The reason is maybe there are grave implications to getting far from the center? Using the linearly proportional penalty function, the regression will assign less weight to outliers than when using the squared proportional penalty function.

However the absolute loss has the disadvantage that it is not differentiable at a = 0.

Historically, Laplace originally considered the maximum observed error as a measure of the correctness of a model.

New York: Springer. Other measures of cost are possible, for example mortality or morbidity in the field of public health or safety engineering. Therefore errors are not 'equally bad' but 'proportionally bad' as twice the error gets twice the penalty.

Choose the decision rule with the lowest average loss. Both absolute values and squared values are used based on the use-case.

But for risk-averse (or risk-loving) agents, loss is measured as the negative of a utility function, which represents satisfaction and is usually interpreted in ordinal terms rather than in cardinal (absolute) terms. Thus, squared error penalizes large errors more than does absolute error and is more forgiving of small errors than absolute error is. In economics, when an agent is risk neutral, the objective function is simply expressed in monetary terms, such as profit, income, or end-of-period wealth.

Values of MSE may be used for comparative purposes. Minimizing MSE is a key criterion in selecting estimators: see minimum mean-square error. Basically MAE is more robust to outlier than is MSE.

There is no really "good" reason that squared is used instead of higher powers (or, indeed, non-polynomial penalty functions). The reason minimizing squared error is preferred is because it prevents large errors better.

Since the value of this variable is uncertain, so is the value of the utility function; it is the expected value of utility that is maximized. Which depending on the application may not as closely characterize peoples opinions as: One 7-unit loss is just as bad as forty-nine 1-unit losses. In financial risk management the function is precisely mapped to a monetary loss.

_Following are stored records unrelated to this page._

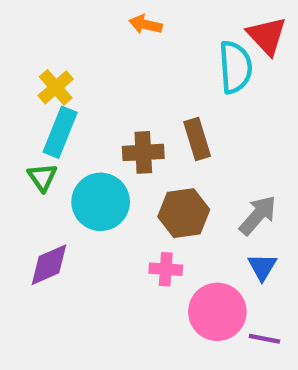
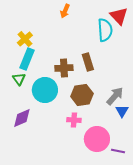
orange arrow: (146, 24) -> (65, 11), turned -80
blue triangle: (262, 267) -> (122, 111), moved

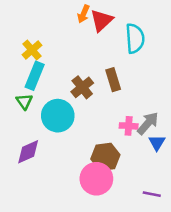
red triangle: (119, 16) -> (102, 20), moved, turned 30
brown cross: (64, 68) -> (82, 87), turned -36
brown hexagon: (82, 95) -> (105, 157), moved
pink cross: (74, 120) -> (129, 126), moved
pink circle: (97, 139) -> (96, 179), moved

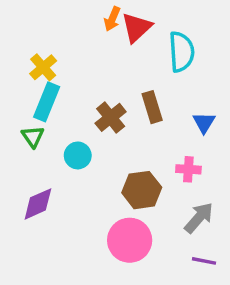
cyan circle: (58, 116) -> (78, 155), size x0.6
gray arrow: (148, 123) -> (199, 218), moved
pink cross: (129, 126) -> (188, 169), moved
blue triangle: (157, 143) -> (204, 123), moved
brown hexagon: (105, 157) -> (142, 190), moved

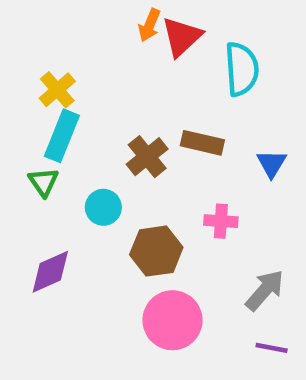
brown rectangle: (152, 107) -> (202, 143), turned -60
pink cross: (188, 169) -> (221, 221), moved
brown hexagon: (142, 190) -> (156, 251), moved

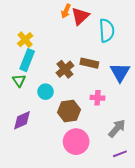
blue triangle: (272, 163) -> (120, 72), size x1.5
purple line: (272, 348) -> (120, 154), turned -32

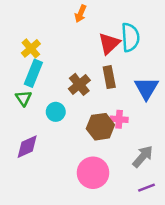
red triangle: (80, 16) -> (109, 43), moved
brown rectangle: (89, 63) -> (109, 77), turned 66
brown hexagon: (69, 111) -> (100, 127), moved

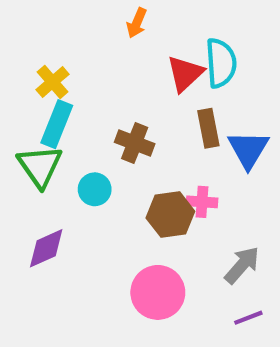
brown rectangle: (109, 77) -> (208, 128), moved
brown cross: (79, 84) -> (135, 143), turned -30
green triangle: (23, 98) -> (40, 166), size x1.6

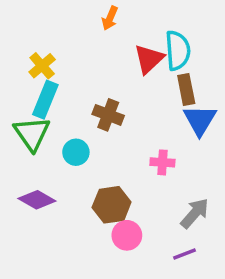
brown rectangle: (208, 128) -> (186, 89), moved
brown hexagon: (170, 215) -> (112, 205), moved
purple diamond: (46, 248) -> (37, 200), turned 54
pink circle: (158, 292) -> (127, 235), size x0.7
purple line: (248, 318) -> (184, 254), moved

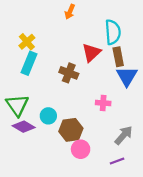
red triangle: (149, 59) -> (91, 53), moved
green triangle: (32, 134) -> (17, 105), moved
cyan circle: (76, 152) -> (48, 116), moved

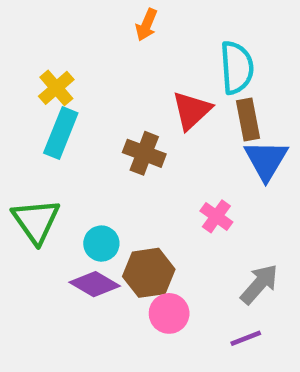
pink cross: (103, 103) -> (216, 216), turned 32
purple diamond: (24, 127) -> (95, 284), moved

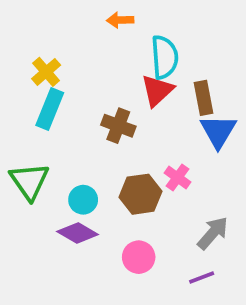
orange arrow: (147, 25) -> (120, 20), turned 65
cyan semicircle: (237, 68) -> (165, 57), moved
brown hexagon: (149, 273) -> (140, 194), moved

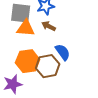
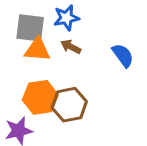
blue semicircle: (63, 52) -> (123, 55), moved

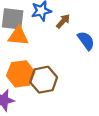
brown arrow: (71, 47) -> (63, 21), moved, turned 105

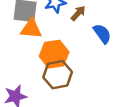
orange hexagon: (21, 74) -> (54, 54), moved

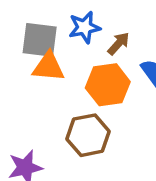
orange hexagon: (54, 54) -> (108, 85), moved

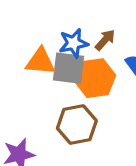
blue star: (84, 27) -> (74, 43), moved
gray square: (40, 40) -> (69, 68), moved

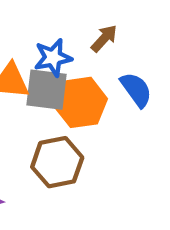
brown arrow: (105, 40) -> (104, 38), moved

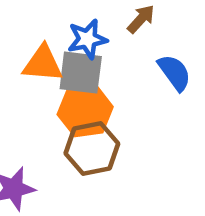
orange hexagon: (81, 102) -> (85, 111), moved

It's the projection of Y onto the column space of X. The result for S n − 1 2 follows easily from the χ n − 1 2 variance that is 2 n − 2. With such a function, each deviation from the mean is given a proportional corresponding error.

Suppose the sample units were chosen with replacement. The goal of estimation is to find a function that models its input well: if it were applied to the training set, it should predict the values (or class labels) associated

For an infinite family of models, it is a set of parameters to the family of distributions. He soon moved to considering MAD instead.

Robust Regression, but require iterative solutions to estimates that are, in general, neither unique nor available in closed form and can be computationally expensive. If deviations become worse for you the farther away you are from the optimum and you don't care about whether the deviation is positive or negative, then the squared loss function

However the statistical properties of your solution might be hard to assess. Contents 1 Definition and basic properties 1.1 Predictor 1.2 Estimator 1.2.1 Proof of variance and bias relationship 2 Regression 3 Examples 3.1 Mean 3.2 Variance 3.3 Gaussian distribution 4 Interpretation 5. The MSE is the second moment (about the origin) of the error, and thus incorporates both the variance of the estimator and its bias.